→ What the task asks: In the records, find each line where "modal" occurs, and copy it.

→ Data for the task:
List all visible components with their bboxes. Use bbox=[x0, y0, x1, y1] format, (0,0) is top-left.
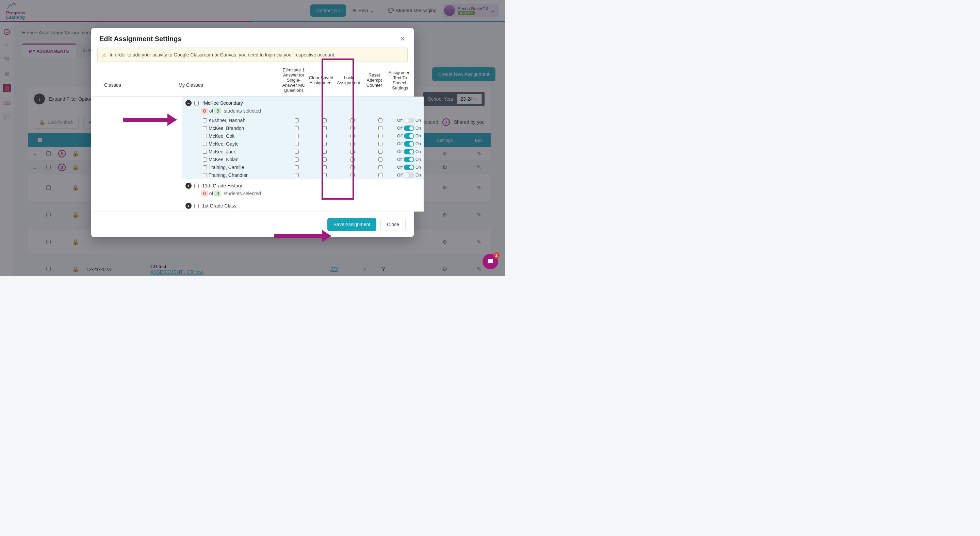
edit-assignment-modal: Edit Assignment Settings ✕ △ In order to… bbox=[91, 28, 414, 237]
class-head: − *McKee Secondary bbox=[182, 97, 424, 108]
class-block: − *McKee Secondary 0 of 8 students selec… bbox=[182, 97, 424, 179]
selected-count: 0 bbox=[201, 190, 208, 197]
student-checkbox[interactable] bbox=[203, 134, 207, 138]
close-button[interactable]: Close bbox=[380, 218, 406, 231]
on-label: On bbox=[415, 149, 421, 154]
clear-saved-checkbox[interactable] bbox=[323, 142, 327, 146]
toggle-switch[interactable] bbox=[404, 125, 414, 131]
eliminate-checkbox[interactable] bbox=[295, 118, 299, 122]
class-head: + 11th Grade History bbox=[182, 179, 424, 190]
reset-checkbox[interactable] bbox=[379, 142, 382, 146]
off-label: Off bbox=[397, 173, 402, 178]
tts-toggle[interactable]: OffOn bbox=[395, 133, 424, 139]
on-label: On bbox=[415, 141, 421, 146]
warning-text: In order to add your activity to Google … bbox=[110, 52, 336, 57]
collapse-icon[interactable]: − bbox=[185, 100, 192, 106]
tts-toggle[interactable]: OffOn bbox=[395, 149, 424, 154]
student-checkbox[interactable] bbox=[203, 126, 207, 130]
clear-saved-checkbox[interactable] bbox=[323, 165, 327, 170]
eliminate-checkbox[interactable] bbox=[295, 142, 299, 146]
off-label: Off bbox=[397, 134, 402, 138]
off-label: Off bbox=[397, 141, 402, 146]
lock-checkbox[interactable] bbox=[350, 173, 355, 177]
expand-icon[interactable]: + bbox=[185, 203, 192, 209]
eliminate-checkbox[interactable] bbox=[295, 165, 299, 170]
toggle-switch[interactable] bbox=[404, 141, 414, 147]
off-label: Off bbox=[397, 157, 402, 162]
class-name: 1st Grade Class bbox=[202, 203, 236, 208]
student-checkbox[interactable] bbox=[203, 142, 207, 146]
clear-saved-checkbox[interactable] bbox=[323, 134, 327, 138]
reset-checkbox[interactable] bbox=[379, 157, 382, 162]
on-label: On bbox=[415, 157, 421, 162]
student-row: McKee, ColtOffOn bbox=[182, 132, 424, 140]
students-selected-label: students selected bbox=[224, 108, 261, 114]
toggle-switch[interactable] bbox=[404, 118, 414, 123]
col-reset: Reset Attempt Counter bbox=[363, 67, 387, 93]
classes-gutter bbox=[91, 97, 182, 211]
clear-saved-checkbox[interactable] bbox=[323, 157, 327, 162]
class-name: *McKee Secondary bbox=[202, 100, 243, 106]
clear-saved-checkbox[interactable] bbox=[323, 173, 327, 177]
on-label: On bbox=[415, 173, 421, 178]
col-eliminate: Eliminate 1 Answer for Single-Answer MC … bbox=[280, 67, 308, 93]
col-lock: Lock Assignment bbox=[335, 67, 363, 93]
on-label: On bbox=[415, 165, 421, 170]
eliminate-checkbox[interactable] bbox=[295, 173, 299, 177]
class-checkbox[interactable] bbox=[194, 204, 199, 208]
reset-checkbox[interactable] bbox=[379, 173, 382, 177]
reset-checkbox[interactable] bbox=[379, 118, 382, 122]
class-checkbox[interactable] bbox=[194, 184, 199, 188]
lock-checkbox[interactable] bbox=[350, 157, 355, 162]
student-checkbox[interactable] bbox=[203, 118, 207, 122]
tts-toggle[interactable]: OffOn bbox=[395, 165, 424, 170]
lock-checkbox[interactable] bbox=[350, 126, 355, 130]
toggle-switch[interactable] bbox=[404, 157, 414, 162]
lock-checkbox[interactable] bbox=[350, 118, 355, 122]
reset-checkbox[interactable] bbox=[379, 126, 382, 130]
tts-toggle[interactable]: OffOn bbox=[395, 125, 424, 131]
eliminate-checkbox[interactable] bbox=[295, 150, 299, 154]
expand-icon[interactable]: + bbox=[185, 182, 192, 189]
eliminate-checkbox[interactable] bbox=[295, 134, 299, 138]
close-icon[interactable]: ✕ bbox=[400, 35, 406, 43]
save-assignment-button[interactable]: Save Assignment bbox=[327, 218, 376, 231]
tts-toggle[interactable]: OffOn bbox=[395, 118, 424, 123]
student-name: McKee, Nolan bbox=[208, 157, 283, 162]
eliminate-checkbox[interactable] bbox=[295, 157, 299, 162]
student-checkbox[interactable] bbox=[203, 165, 207, 170]
student-checkbox[interactable] bbox=[203, 157, 207, 162]
clear-saved-checkbox[interactable] bbox=[323, 150, 327, 154]
clear-saved-checkbox[interactable] bbox=[323, 118, 327, 122]
toggle-switch[interactable] bbox=[404, 133, 414, 139]
toggle-switch[interactable] bbox=[404, 173, 414, 178]
student-checkbox[interactable] bbox=[203, 173, 207, 177]
lock-checkbox[interactable] bbox=[350, 134, 355, 138]
eliminate-checkbox[interactable] bbox=[295, 126, 299, 130]
toggle-switch[interactable] bbox=[404, 149, 414, 154]
student-row: Training, CamilleOffOn bbox=[182, 163, 424, 171]
class-checkbox[interactable] bbox=[194, 101, 199, 105]
student-checkbox[interactable] bbox=[203, 150, 207, 154]
lock-checkbox[interactable] bbox=[350, 150, 355, 154]
of-label: of bbox=[209, 191, 213, 196]
lock-checkbox[interactable] bbox=[350, 165, 355, 170]
tts-toggle[interactable]: OffOn bbox=[395, 157, 424, 162]
warning-bar: △ In order to add your activity to Googl… bbox=[97, 48, 408, 62]
chat-bubble[interactable]: 2 bbox=[482, 254, 498, 270]
student-name: McKee, Brandon bbox=[208, 125, 283, 131]
reset-checkbox[interactable] bbox=[379, 150, 382, 154]
clear-saved-checkbox[interactable] bbox=[323, 126, 327, 130]
toggle-switch[interactable] bbox=[404, 165, 414, 170]
modal-footer: Save Assignment Close bbox=[91, 211, 414, 237]
reset-checkbox[interactable] bbox=[379, 134, 382, 138]
classes-wrapper: − *McKee Secondary 0 of 8 students selec… bbox=[91, 97, 414, 211]
lock-checkbox[interactable] bbox=[350, 142, 355, 146]
tts-toggle[interactable]: OffOn bbox=[395, 173, 424, 178]
reset-checkbox[interactable] bbox=[379, 165, 382, 170]
class-subtitle: 0 of 3 students selected bbox=[182, 190, 424, 199]
tts-toggle[interactable]: OffOn bbox=[395, 141, 424, 147]
student-row: McKee, GayleOffOn bbox=[182, 140, 424, 147]
my-classes-label: My Classes bbox=[168, 67, 280, 93]
selected-count: 0 bbox=[201, 108, 208, 114]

→ Answer:
edit-assignment-modal: Edit Assignment Settings ✕ △ In order to… bbox=[91, 28, 414, 237]
modal-footer: Save Assignment Close bbox=[91, 211, 414, 237]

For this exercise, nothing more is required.